Accordingly, I would dismiss the appeal. In doing so I add a note of dissatisfaction at the way the availability of the remedy of judicial review can be exploited – some might say abused – as a commercial weapon by rival potential developers to frustrate and delay their competitors’ approved developments, rather than for any demonstrated concern about potential environmental or other planning harm. By the time of the hearing of this appeal, as is often the case, the approved scheme in issue is clearly of a piece with surrounding and much larger approved proposals already taking shape around it. It could not conceivably be regarded as a significant addition to the overall environmental impact of such development. This may be the cause of great economic harm to individual developers and, more importantly, it is likely to frustrate the public interest in much needed regeneration in areas such as the Isle of Thanet.
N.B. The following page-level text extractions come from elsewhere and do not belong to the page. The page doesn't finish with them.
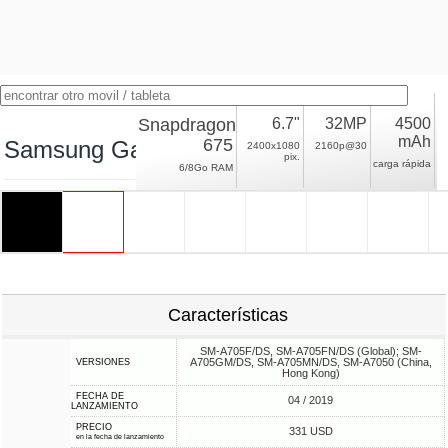
Snapdragon
6.7"
32MP
4500
mAh
675
Samsung Galaxy A70
2400x1080
2160p@30
pix.
carga rápida
6/8Go RAM
Características
SM-A705F/DS, SM-A705FN/DS (Global); SM-
A705GM/DS, SM-A705MN/DS, SM-A7050 (China,
VERSIONES
Hong Kong)
FECHA DE
04 / 2019
LANZAMIENTO
PRECIO
331 USD
en la fecha de lanzamiento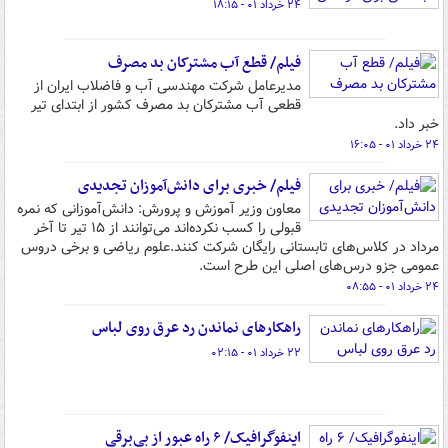
۲۴ خرداد ۰۱ - ۱۸:۱۵
فیلم/ قطع آب مشترکان بد مصرف
مدیرعامل شرکت مهندسی آب و فاضلاب ایران از
قطعی آب مشترکان بد مصرف کشور از ابتدای تیر
خبر داد.
۲۴ خرداد ۰۱ - ۱۶:۰۵
فیلم/ خبری برای دانش‌آموزان تجدیدی
معاون وزیر آموزش‌ و پرورش: دانش‌آموزانی که نمره
قبولی را کسب نکرده‌اند می‌توانند از ۱۵ تیر تا آخر
مرداد در کلاس‌های تابستانی رایگان شرکت کنند.علوم ریاضی و برخی دروس
عمومی جزو درس‌های اصلی این طرح است.
۲۴ خرداد ۰۱ - ۰۸:۵۵
راهکارهای نماندن رد عرق روی لباس
۲۲ خرداد ۰۱ - ۰۲:۱۵
اینفوگرافیک/ ۶ راه عبور از بی‌برقی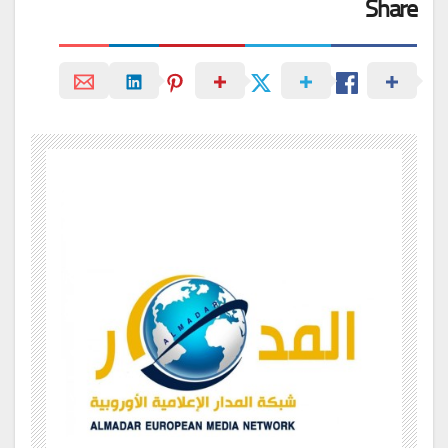
Share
However seemingly complicated the issues are, or how sophisticated and technical the statement of facts and grounds supporting the initial claim for judicial review, they should be subject to rigorous examination by the single judge at the permission stage of a claim for judicial review.
Lord Justice Mummery:
I agree.
Lord Justice Gage:
I also agree.
Annexe
Reference Questions
Where national law prescribes a two-stage procedure for granting consent before a development project can proceed comprising an initial decision in principle (known as “outline planning permission”) and one or more subsequent detailed decisions relating to matters such as access, landscaping and siting, design and external appearance of buildings (“known as reserved matters approval”), for the purposes of Directive 85/337/EEC is “the decision of the competent authority or authorities which entitles the developer to proceed with the project” (article 1(2) of Directive 85/337/EEC (“the Directive”)) to be read and construed as meaning only the decision in principle or as meaning both the decision in principle and all subsequent detailed decisions as described?
In circumstances where
outline planning permission has been granted following a decision that environmental impact assessment was not necessary, and
the decision that environmental impact assessment was not necessary was based upon unlawful reasoning, and
the outline planning permission could have been but was not quashed in legal proceedings for judicial review,
is a rule of national law that precludes national authorities from questioning the reasoning of the decision not to require environmental impact assessment of the outline planning permission when determining whether EIA is required of a reserved matters application, consistent with the requirement to consider the need for EIA prior to granting development consent for the purposes of Directive 85/337/EEC as amended?
In the circumstances set out in question (2), is it consistent with article 10 of the Treaty for a rule of national law to preclude national authorities from questioning the reasoning of the decision not to require environmental impact assessment of the outline planning permission when discharging their duty to nullify the effects of a breach of the EIA Directive as explained by the Court in case C-201/02 Wells?